Halkımızın; 19 Mayıs, 29 Ekim ve 10 Kasımlarla başlayan uyanışı ve 31 Mayıs’ta Gezi eylemleriyle doruğa çıkan direnişi, AKP iktidarına bu ülkenin sahipsiz olmadığı gerçeğini tecrübe ettirmiştir. AKP’nin öfkeli kitlelerin sesine kulak tıkaması halinde ülkemizin son derece sıcak günler yaşayacağını görmek için müneccim olmaya gerek yok. Alanlarda halkımızla omuz omuza yürüyen eğitim ve bilim emekçileri olarak AKP’yi uyarıyoruz: Bu öfke seni yıkar.

Ülke ve dünya siyasetine sınıf mücadelesi penceresinden yaklaşanlar için yaşanan olayların en dikkat çekici tarafı, sokak eylemlerinde emek ve bayrak vurgusunun bir arada yükselmiş olmasıdır. Bu tablo, milyonların, AKP’nin ulusal değerlerimizi ve alın terimizi yok etmeye yönelik politikalarının farkına vardığını ortaya koyuyor. Gezi direnişiyle şekillenen bu yeni siyaset, sendikamızın da ısrarla vurguladığı “emekle cumhuriyeti buluşturma” anlayışına uygun düşmektedir.

AKP iktidarı ile hayata geçirilen karşı devrim sürecine son nokta; devletin üniter yapısını yok etmeyi ve Türk ulusu tanımını ortadan kaldırmayı hedefleyen Anayasa değişikliği ile konulmak istenmektedir. Anayasa değişikliği adeta açılım süreciyle eş zamanlı olarak yürütülmekte, cumhuriyetin tüm kazanımları bölücülere ve gericilere peşkeş çekilmektedir. Ülkemizin rejimini değiştirecek ve federasyon yapılanmasını içerecek, emekçilere yıkım getirecek böylesi bir bölücü ve gerici anayasaya karşı tavrımızı açık olarak koymak ve sendikal politikalarımızı bu yönde belirlemek zorundayız. Kurucu değerlerimize, ulus devlet ve üniter devlet yapısına yönelik saldırıların yoğunlaştığı bu süreçte tarihimizden ve tüzüğümüzden aldığımız güçle taraf olduğumuzu daha gür bir sesle kamuoyuna duyurmaya devam edeceğiz. 
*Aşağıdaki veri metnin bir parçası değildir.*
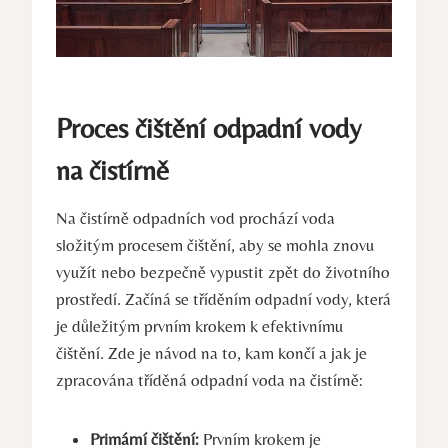
Proces čištění odpadní vody
na čistírně
Na čistírně odpadních vod prochází voda
složitým procesem čištění, aby se mohla znovu
využít nebo bezpečně vypustit zpět do životního
prostředí. Začíná se tříděním odpadní vody, která
je důležitým prvním krokem k efektivnímu
čištění. Zde je návod na to, kam končí a jak je
zpracována tříděná odpadní voda na čistírně:
Primární čištění:
Prvním krokem je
AKP, ülkede gelişen halk muhalefetini, ekonomideki kötü gidişi ve yönetme konusundaki beceriksizliğini örtme adına mezhepçi politikalarla ülkemizi komşularıyla savaşa sürüklemektedir. 
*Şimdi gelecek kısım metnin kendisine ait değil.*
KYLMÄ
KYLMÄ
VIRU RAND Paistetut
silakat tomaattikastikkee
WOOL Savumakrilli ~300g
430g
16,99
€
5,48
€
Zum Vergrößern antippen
“Çözüm Süreci” adı altında yürütülen pazarlıklar sonucunda, ülkemizin bölünme sürecinin hızlanacağı açıktır. Hükümetle terör örgütünün yürüttüğü sürecin bir şekilde kesintiye uğraması durumunda, yükselmiş ancak karşılanmamış talepler, emperyalizmin de dayatmasıyla, daha fazla terör eylemi olarak karşımıza çıkacaktır. Kısaca AKP’nin ülkemizi soktuğu her iki yolun da çıkmaz bir sokak olduğu açıktır.        

 

SENDİKAL SÜREÇ

24 Ocak 1980 kararları ve 12 Eylül faşist darbesinin en önemli yıkımlarından biri de işçi sendikaları üzerinde yarattığı tahribattır. 12 Eylül’den sonra uygulanan özelleştirme ve taşeronlaştırma politikaları sonucu, toplumsal muhalefetin en önemli unsurlarından biri olan işçi sendikaları etkisizleştirilmiş, üye sayıları ciddi oranda azalmıştır. Çalışma ve Sosyal Güvenlik Bakanlığı’nın 2013 verilerine göre, 11 milyon 628 bin 806 işçiden, 1 milyon 32 bin 116’sının sendikalı olması bu politikaların bir sonucudur.

İş Kanunu’nun adeta bir “Kölelik Kanunu”na dönüştürülmüş olmasına, kıdem tazminatının kaldırılma çalışmalarına, taşeronlaştırma sonucu iş güvencesinin yok edilmesine karşı yeterli tepkinin gösterilmemesi, sendikasızlaştırma ve var olan sendikaların etkisizleştirilmelerinin sonucudur.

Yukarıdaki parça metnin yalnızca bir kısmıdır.